_Work to be completed_
Print the records below exactly, with no pictures.

[Page-level text extractions]
────────────────

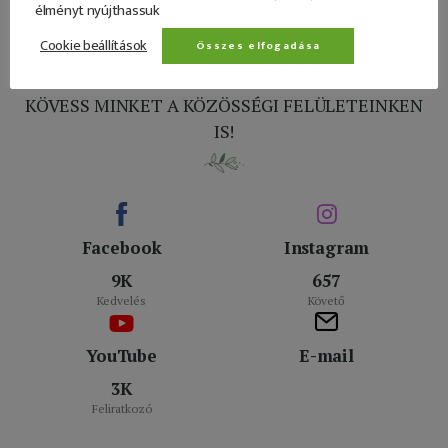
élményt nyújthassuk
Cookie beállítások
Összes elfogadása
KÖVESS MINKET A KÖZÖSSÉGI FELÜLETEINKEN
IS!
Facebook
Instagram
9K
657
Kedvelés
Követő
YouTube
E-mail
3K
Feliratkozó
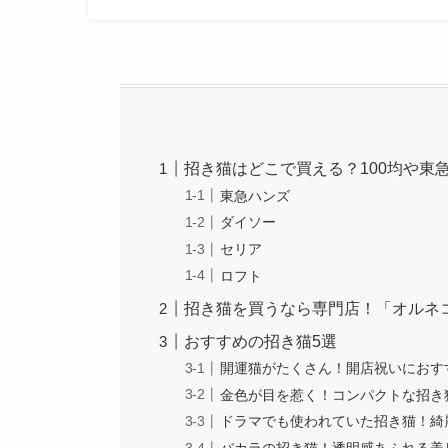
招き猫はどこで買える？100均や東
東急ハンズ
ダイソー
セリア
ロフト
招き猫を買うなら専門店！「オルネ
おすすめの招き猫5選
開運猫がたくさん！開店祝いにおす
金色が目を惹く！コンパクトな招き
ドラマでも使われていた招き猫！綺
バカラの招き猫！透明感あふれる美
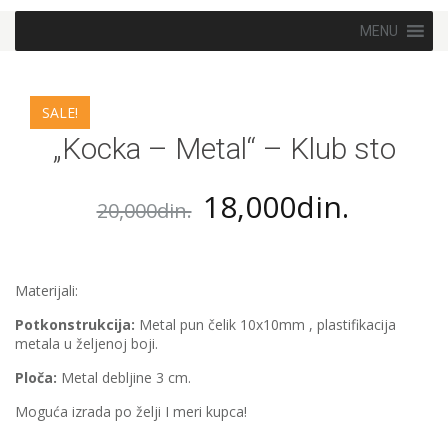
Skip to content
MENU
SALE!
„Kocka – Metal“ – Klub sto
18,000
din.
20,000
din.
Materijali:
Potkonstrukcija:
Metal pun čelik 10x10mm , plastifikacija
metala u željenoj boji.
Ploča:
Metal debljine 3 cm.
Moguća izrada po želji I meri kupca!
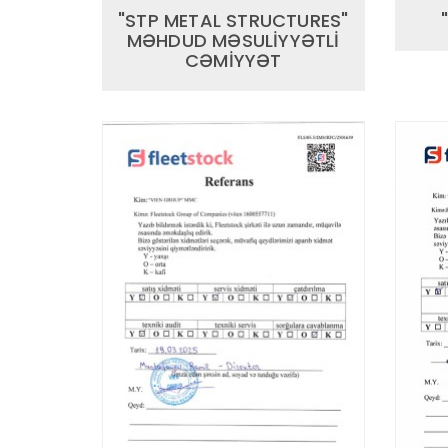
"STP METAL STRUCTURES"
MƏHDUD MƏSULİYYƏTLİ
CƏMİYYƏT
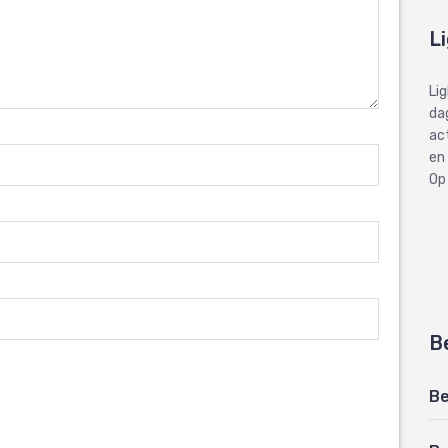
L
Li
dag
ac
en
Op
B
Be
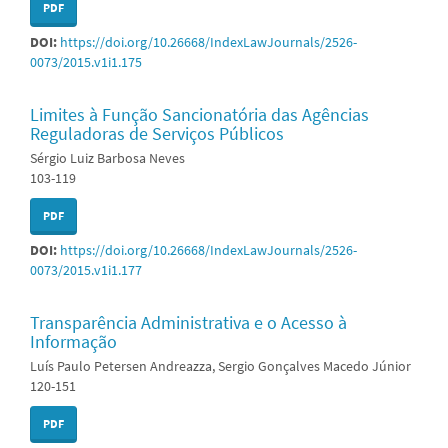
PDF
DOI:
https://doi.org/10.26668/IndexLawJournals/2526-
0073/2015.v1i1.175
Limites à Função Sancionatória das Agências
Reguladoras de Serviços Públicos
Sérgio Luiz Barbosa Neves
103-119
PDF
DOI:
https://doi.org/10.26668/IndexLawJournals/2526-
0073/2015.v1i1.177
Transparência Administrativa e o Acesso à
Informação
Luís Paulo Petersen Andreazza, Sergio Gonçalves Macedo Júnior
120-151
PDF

────────────────

_Written answer_
élményt nyújthassuk
Cookie beállítások
Összes elfogadása
KÖVESS MINKET A KÖZÖSSÉGI FELÜLETEINKEN
IS!
Facebook
Instagram
9K
657
Kedvelés
Követő
YouTube
E-mail
3K
Feliratkozó
招き猫はどこで買える？100均や東
東急ハンズ
ダイソー
セリア
ロフト
招き猫を買うなら専門店！「オルネ
おすすめの招き猫5選
開運猫がたくさん！開店祝いにおす
金色が目を惹く！コンパクトな招き
ドラマでも使われていた招き猫！綺
バカラの招き猫！透明感あふれる美
Skip to content
MENU
SALE!
„Kocka – Metal“ – Klub sto
18,000
din.
20,000
din.
Materijali:
Potkonstrukcija:
Metal pun čelik 10x10mm , plastifikacija
metala u željenoj boji.
Ploča:
Metal debljine 3 cm.
Moguća izrada po želji I meri kupca!
"STP METAL STRUCTURES"
MƏHDUD MƏSULİYYƏTLİ
CƏMİYYƏT
L
Li
dag
ac
en
Op
B
Be
PDF
DOI:
https://doi.org/10.26668/IndexLawJournals/2526-
0073/2015.v1i1.175
Limites à Função Sancionatória das Agências
Reguladoras de Serviços Públicos
Sérgio Luiz Barbosa Neves
103-119
PDF
DOI:
https://doi.org/10.26668/IndexLawJournals/2526-
0073/2015.v1i1.177
Transparência Administrativa e o Acesso à
Informação
Luís Paulo Petersen Andreazza, Sergio Gonçalves Macedo Júnior
120-151
PDF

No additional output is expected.